İçim titredi. Gülümseyerek ona ve arkada bizi izleyen Kraliçe’ye baktım. Kraliçenin duygulu gözleri üzerimizdeydi. Kardeşlerimin de keza öyle...

"Tebrik ederim Majesteleri..." dedim duygulu bir sesle. "Umarım sağlıklı bir şekilde kucağınıza alırsınız. Size hediye olarak bu daveti hazırlamam benim için bir onurdu." diye de ekledim. Kral bir kez daha bana güzel gözleriyle baktı.

Ellerini çenemden ayırdığında son kez ona baktım ve bu kez Kraliçe’nin yanına ilerledim. Kraliçe benim gelmemle ayağa kalkınca onun da önünde eğildim. Kraliçe gözyaşları ve gülümseyen yüzüyle baştan aşağı beni süzdü. "Ne güzel olmuşsun böyle..." dedi naif sesiyle. "Hoş geldin..." dedi ve ekledi. "Hazırladığın bu kutlama için sana çok teşekkür ederim..."

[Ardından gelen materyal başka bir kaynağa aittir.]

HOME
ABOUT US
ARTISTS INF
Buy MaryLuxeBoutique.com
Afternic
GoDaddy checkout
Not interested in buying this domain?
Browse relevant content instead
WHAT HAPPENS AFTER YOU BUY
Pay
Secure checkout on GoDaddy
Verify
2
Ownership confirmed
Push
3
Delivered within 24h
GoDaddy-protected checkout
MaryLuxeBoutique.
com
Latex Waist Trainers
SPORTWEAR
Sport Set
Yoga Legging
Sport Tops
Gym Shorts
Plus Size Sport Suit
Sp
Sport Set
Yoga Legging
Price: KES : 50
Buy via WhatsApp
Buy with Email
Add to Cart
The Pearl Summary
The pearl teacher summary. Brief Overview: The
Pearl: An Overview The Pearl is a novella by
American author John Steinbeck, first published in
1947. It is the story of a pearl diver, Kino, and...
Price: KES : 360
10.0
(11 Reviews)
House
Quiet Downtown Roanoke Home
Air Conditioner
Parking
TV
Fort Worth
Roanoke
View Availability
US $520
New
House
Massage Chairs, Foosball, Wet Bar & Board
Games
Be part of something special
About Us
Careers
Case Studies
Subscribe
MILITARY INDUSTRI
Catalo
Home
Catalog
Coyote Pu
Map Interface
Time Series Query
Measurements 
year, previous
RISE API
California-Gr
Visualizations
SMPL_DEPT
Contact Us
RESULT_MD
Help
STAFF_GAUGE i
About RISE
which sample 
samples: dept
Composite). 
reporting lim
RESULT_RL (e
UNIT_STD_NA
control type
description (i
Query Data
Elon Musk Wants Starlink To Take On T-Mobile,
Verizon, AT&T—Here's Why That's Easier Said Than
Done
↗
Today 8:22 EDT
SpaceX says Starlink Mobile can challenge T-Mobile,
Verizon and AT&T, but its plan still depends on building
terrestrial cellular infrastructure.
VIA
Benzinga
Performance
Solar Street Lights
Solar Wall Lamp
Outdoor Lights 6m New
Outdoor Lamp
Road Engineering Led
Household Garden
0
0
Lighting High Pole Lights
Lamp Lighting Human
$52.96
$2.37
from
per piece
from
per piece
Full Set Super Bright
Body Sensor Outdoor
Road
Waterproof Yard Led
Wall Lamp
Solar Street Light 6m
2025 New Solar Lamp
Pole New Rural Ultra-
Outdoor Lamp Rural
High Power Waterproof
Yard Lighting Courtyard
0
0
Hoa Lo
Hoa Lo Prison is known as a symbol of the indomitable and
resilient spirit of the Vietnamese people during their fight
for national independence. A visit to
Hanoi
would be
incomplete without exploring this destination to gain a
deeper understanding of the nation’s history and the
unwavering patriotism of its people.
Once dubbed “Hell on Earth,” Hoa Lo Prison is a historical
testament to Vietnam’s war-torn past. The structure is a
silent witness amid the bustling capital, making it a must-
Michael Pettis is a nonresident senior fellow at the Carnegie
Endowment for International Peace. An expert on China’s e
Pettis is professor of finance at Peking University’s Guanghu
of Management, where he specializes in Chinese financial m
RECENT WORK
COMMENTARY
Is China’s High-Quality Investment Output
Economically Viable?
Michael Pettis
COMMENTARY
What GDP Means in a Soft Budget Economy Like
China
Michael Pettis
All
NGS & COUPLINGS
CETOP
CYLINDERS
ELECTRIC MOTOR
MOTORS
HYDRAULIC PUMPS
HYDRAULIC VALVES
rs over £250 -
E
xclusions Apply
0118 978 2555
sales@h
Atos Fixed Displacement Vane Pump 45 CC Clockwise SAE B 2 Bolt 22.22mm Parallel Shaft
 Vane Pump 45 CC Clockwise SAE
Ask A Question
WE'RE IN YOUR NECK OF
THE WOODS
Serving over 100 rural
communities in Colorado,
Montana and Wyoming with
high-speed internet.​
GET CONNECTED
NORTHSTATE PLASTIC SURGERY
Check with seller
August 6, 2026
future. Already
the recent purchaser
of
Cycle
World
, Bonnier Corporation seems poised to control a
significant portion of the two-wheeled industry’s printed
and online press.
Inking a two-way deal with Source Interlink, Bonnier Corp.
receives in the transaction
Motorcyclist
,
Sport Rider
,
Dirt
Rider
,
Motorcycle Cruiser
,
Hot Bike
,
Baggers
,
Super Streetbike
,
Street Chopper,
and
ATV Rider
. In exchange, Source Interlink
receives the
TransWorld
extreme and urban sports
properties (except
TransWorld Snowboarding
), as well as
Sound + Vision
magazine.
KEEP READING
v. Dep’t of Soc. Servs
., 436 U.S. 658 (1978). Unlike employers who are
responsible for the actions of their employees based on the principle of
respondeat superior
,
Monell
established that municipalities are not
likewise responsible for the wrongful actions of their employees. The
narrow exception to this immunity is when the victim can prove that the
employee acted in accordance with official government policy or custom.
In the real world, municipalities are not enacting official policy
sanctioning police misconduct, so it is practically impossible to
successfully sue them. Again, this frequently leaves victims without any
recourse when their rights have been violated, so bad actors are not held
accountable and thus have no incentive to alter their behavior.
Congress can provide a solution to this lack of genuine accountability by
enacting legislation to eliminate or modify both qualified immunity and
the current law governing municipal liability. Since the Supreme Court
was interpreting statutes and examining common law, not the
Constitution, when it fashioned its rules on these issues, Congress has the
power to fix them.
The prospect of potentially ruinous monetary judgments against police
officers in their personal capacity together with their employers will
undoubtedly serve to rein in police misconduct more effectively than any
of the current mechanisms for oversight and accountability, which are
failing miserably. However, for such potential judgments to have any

"Rica ederim Majesteleri..." diye mırıldandım. Kral tahtına oturduğunda bize ayrılan küçük tahtlara doğru ilerlemeye başladım. Dean'ın hemen yanında duran beyaz tahtın önünde durduğumda yavaşça tahtıma oturdum. Kalabalığı karşıma alınca derin bir nefes verdim ve kalabalığa baktım. Kral eliyle kalabalığa izin verdi.

"Lütfen devam edin bekçilerim..."

Bekçiler çok az süren sessizlikten sonra aralarındaki konuşmalarına devam ettiler. Konuşmalar giderek gürültüye dönüştüğünde ise dikkatimi kalabalıktan çektim. Yanımda oturan Dean kıpırdanarak bana yaklaştığında kaşlarımı çatarak ona eğildim. Bir şeyler söyleyecekti.

"Çok güzel olmuşsun sevgili ablacığım." dediğinde gülmeden edemedim. Gülerek ona döndüm.

"Sakin ol, Julia halâ evli değil." dedim ve ondan uzaklaşarak oturuşumu düzelttim. Dean bozulmuş bir ifadeyle bana bakınca bilmişçe gülümsedim.

"Her şeyi bu kadar hızlı anlaman hiç eğlence bırakmıyor!" diye sızlanmaya başladığında söze girdim.

"Dört erkek kardeşle büyümenin bir cezası sanırım bu." dedim ve önüme döndüm. Dean kıkırdadı.

"Cezası mı?" dedi ve ekledi. "Lütfu olmasın?"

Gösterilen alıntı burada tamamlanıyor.